In March, the premier of Ontario was attacked for defending Ontario’s manufacturing sector.

In March, the premier of Ontario was attacked for defending Ontario’s manufacturing sector. Asked to join Prime Minister Stephen Harper’s tarsands cheerleading team, McGuinty said, "If I had my preferences as to whether we have a rapidly growing oil and gas sector in the West or a lower dollar benefiting Ontario, I stand with the lower dollar." It was a dangerous move.

The evidence is clearly on Dalton’s side. Bank of Montreal economist Douglas Porter points out that the high dollar – mostly from oil exports has cost Canada 500,000 jobs. Most of those jobs were in Ontario.

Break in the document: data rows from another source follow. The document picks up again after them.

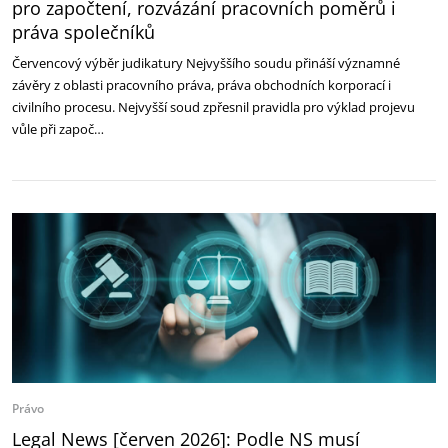
pro započtení, rozvázání pracovních poměrů i
práva společníků
Červencový výběr judikatury Nejvyššího soudu přináší významné
závěry z oblasti pracovního práva, práva obchodních korporací i
civilního procesu. Nejvyšší soud zpřesnil pravidla pro výklad projevu
vůle při započ…
Právo
Legal News [červen 2026]: Podle NS musí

Even so, tarsands promoters attacked immediately. Roger Gibbons, CEO of the Conservative Canada West Foundation, claimed Canada should take advantage of high resource prices and let Ontario’s inefficient industries go. Canada’s Minister of Natural Resources, Joe Oliver, told a conservative think-tank that the tarsands benefit all of Canada, including Ontario. Alberta Premier Alison Redford cited an oil industry study that found 350 Ontario firms selling to tarsands producers. Apparently it is OK to kill the Ontario manufacturing elephant as long as you return one or two peanuts.

At first glance, we Northerners might want to side with Alberta. We also want to take advantage of high resource prices, and southern Ontario hasn’t really supported Northern development. Sober second thought shows Dalton was right. The “petro-inflated dollar” hurts Northern Ontario almost as much as it hurts the south. It discourages exploration and mining development. It makes our main manufacturing cluster, the mining supply and service sector, less competitive.

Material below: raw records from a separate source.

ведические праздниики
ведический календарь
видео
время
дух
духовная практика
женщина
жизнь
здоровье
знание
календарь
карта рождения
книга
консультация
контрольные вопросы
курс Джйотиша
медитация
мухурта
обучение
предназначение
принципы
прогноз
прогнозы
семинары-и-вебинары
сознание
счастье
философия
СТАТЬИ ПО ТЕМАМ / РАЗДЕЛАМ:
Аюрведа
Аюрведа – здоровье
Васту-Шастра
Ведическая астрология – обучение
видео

So do we want to export our resources, but stop Alberta from exporting theirs? We could make that case. Our resource exports are different from their hydrocarbon exports. Remember the three R’s? “reduce, reuse, and recycle?” The metals that are produced in Northern Ontario will be reused and recycled for centuries. Hydrocarbons from Alberta will be burnt up in weeks. Our forests are renewable. Their tarsands are not.

But we don’t need to use this holier-than-thou argument, even though it is correct. It’s not necessary to stop oil development to stop the damage it does to our economy. Norway puts its oil revenues into the Government Pension Fund of Norway. They save, instead of spending it right away. Their fund is actually invested abroad. The Norwegian Krone does not rise, other industries are not hurt, Norwegians have security in their old age, and when the oil runs out Norway will still have a strong industrial sector. When the oilsands run out, Canada will have holes in the ground.

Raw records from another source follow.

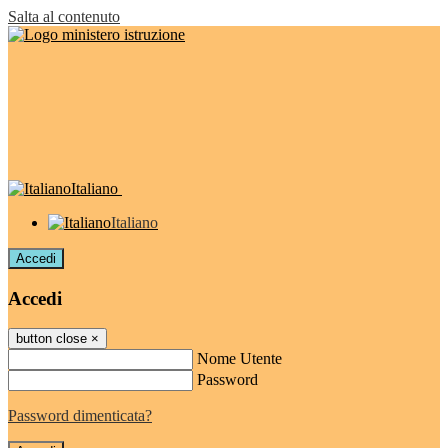
Salta al contenuto
Italiano
Italiano
Accedi
Accedi
button close
×
Nome Utente
Password
Password dimenticata?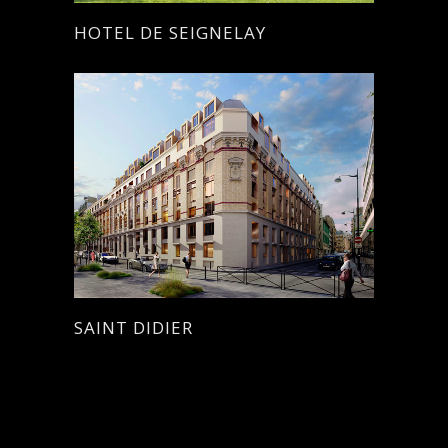
HOTEL DE SEIGNELAY
SAINT DIDIER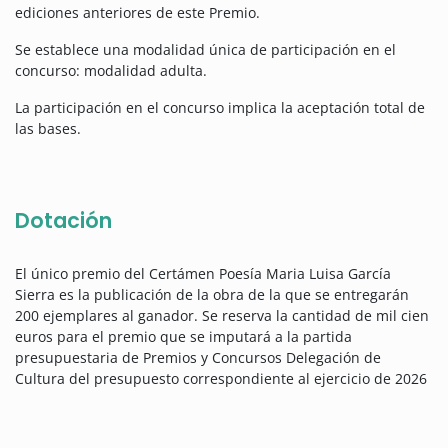
ediciones anteriores de este Premio.
Se establece una modalidad única de participación en el
concurso: modalidad adulta.
La participación en el concurso implica la aceptación total de
las bases.
Dotación
El único premio del Certámen Poesía Maria Luisa García
Sierra es la publicación de la obra de la que se entregarán
200 ejemplares al ganador. Se reserva la cantidad de mil cien
euros para el premio que se imputará a la partida
presupuestaria de Premios y Concursos Delegación de
Cultura del presupuesto correspondiente al ejercicio de 2026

Economists call the Norwegian approach “sterilization.” Sterilizing our oil revenue would even benefit Alberta. They can’t process their own oil in Alberta because their “petro dollar” is too high. It is high because Alberta governments buy votes by keeping provincial taxes low. Alberta brags it has no provincial sales tax, but it is just selling off resource wealth to pay for current expenses. The Province of Alberta is Canada's worst and most short-sighted spendthrift. Its spending pumps more oil revenue into the economy and undermines the entire Canadian manufacturing sector.

Ironically, Albertans claim that Ontario manufacturers are inefficient. They accuse them of hiding behind a low dollar. This is just wacky Western economic theory – like the Social Credit economics of Preston Manning’s father. The fact is that the level of the dollar should be determined by the productivity of the majority of the population. It should be tied to Ontario's large manufacturing and export sector, not to a handful of jobs in northern Alberta.

Like Mr. Gibbons from the Canada West Foundation, and like the Conservative premiers of Saskatchewan and Alberta, Mr. Harper is deeply committed to Alberta, and to a vision of Canada as an “energy superpower.” He and his friends seem willing and even eager to sacrifice the Ontario manufacturing base for short-term gains.

The fact is that oil exports are hurting Ontario. It could be avoided – oil subsidies could be cut and oil revenues could be sequestered. But then they couldn’t be used to buy votes for Conservatives. Mr. McGuinty is right to speak up for Ontario manufacturing, but he should be aware that when he does, that oil money will be used to bring him down.